How to reduce the chance of getting bitten—for everyone

Nearly five million people in the US are bitten by dogs each year. Most of the victims are children, and most of them are bitten by family pets.  In observance of National Dog Bite Prevention Week, here are some tips on reducing the chance of getting bitten—for everyone. 

National Dog Bite Prevention Week is endorsed by the National Dog Bite Prevention Week Coalition, a group of organizations spearheaded by the AVMA and including American Humane, State Farm, and the Insurance Information Institute (III).

Of those nearly five million dog bite cases, surprisingly few result in insurance claims, but those that do  add up—the III reported that in 2020, insurance companies paid $853.7 million for 16,991 dog bite and injury claims.

And while the number of dog-related injury claims decreased 4.6% compared to the2019, the amount paid for these claims increased 7.1%—a record high.

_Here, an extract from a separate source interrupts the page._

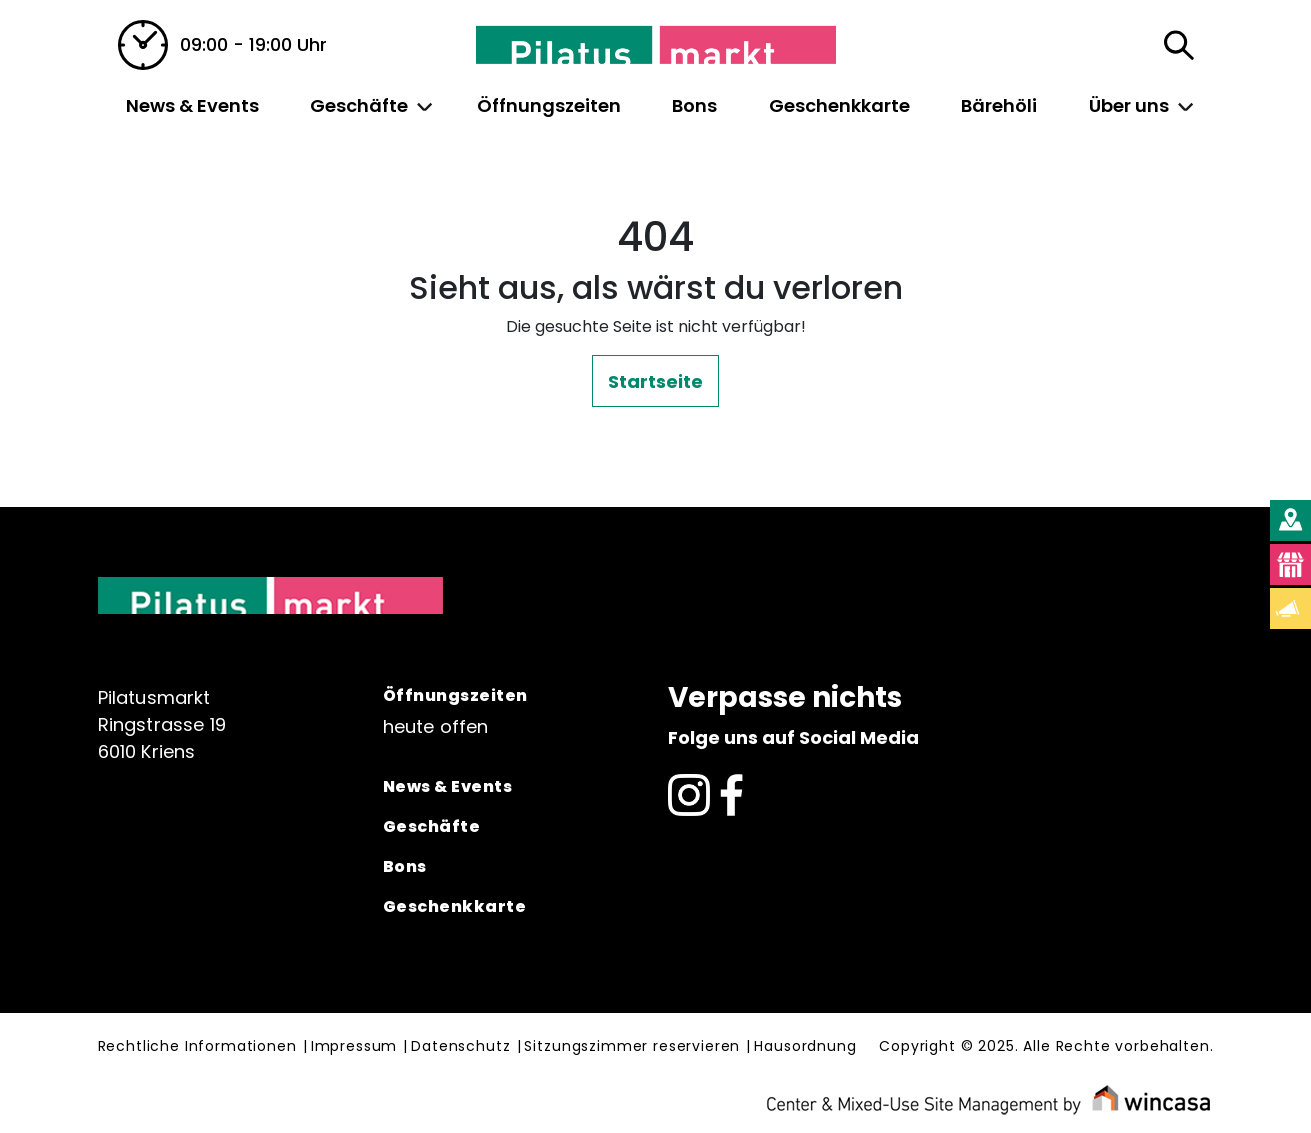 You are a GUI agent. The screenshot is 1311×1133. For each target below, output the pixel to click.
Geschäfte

The average claim payment was $50,245 in 2020, up 12.3% from $44,760 in 2019.

According to State Farm’s claim information, there were more dog-related injury claims in March 2020 than in any other month last year, with a reported 21.6 percent increase in dog bites compared to March of the previous year. Much of that jump is attributed to a combination pandemic-related factors, including:

  • The spike in pet adoptions at the beginning of the pandemic
  • Increased child-dog exposure because of shelter-in-place regulations
  • Heightened stress for dogs as they picked up on amplified household stress
  • Decreased adult supervision around dogs and children as adults juggled increased responsibilities at home

To help reduce the number of dog bites, the National Dog Bite Prevention Coalition provides the following tips to pass along to clients:

  • Don't leave children unsupervised with any dogs.
  • Make sure their pet is healthy as dogs are more likely to bite if they are sick or in pain.
  • Expose their dogs to new situations slowly and for short periods of time.
  • Inform themselves on positive training techniques and dedicate time to interact with their dog.
  • Be responsible about approaching other people's pets.
  • Always walk their dog on a leash and be attentive to any changes in their body language indicating they’re uncomfortable.
  • Continuously monitor their dog’s activity because when startled by something, dogs have the potential to injure someone or get injured themselves.

Meanwhile, Fear Free offers the following dog bite prevention tips for pet professionals:

  1. Read body language. Pay attention to the dog’s body language for signs that she may be fearful, anxious, or ready to bite.
  2. Let the dog be last. For dogs who feel confined in the exam room, allow the dog and owner to be the last individuals to enter the examination room.
  3. Postpone greeting the patient. Do not rush to greet the patient; instead, give the dog some time to decide about interacting and respect the dog’s space.
  4. Approach sideways. Have the owner bring the dog to the center of the room and approach the dog from the side instead of the front.
  5. Feed tidbits. Use food liberally throughout the visit to create a positive experience for the dog.
  6. Protect the client. Educate the client about safely medicating the dog at home.
  7. Keep patients happy. Make every effort to ensure the dog’s visit to the clinic is as positive as possible; allow the pet to learn that visits include delicious food, consistent routine, and gentle handling.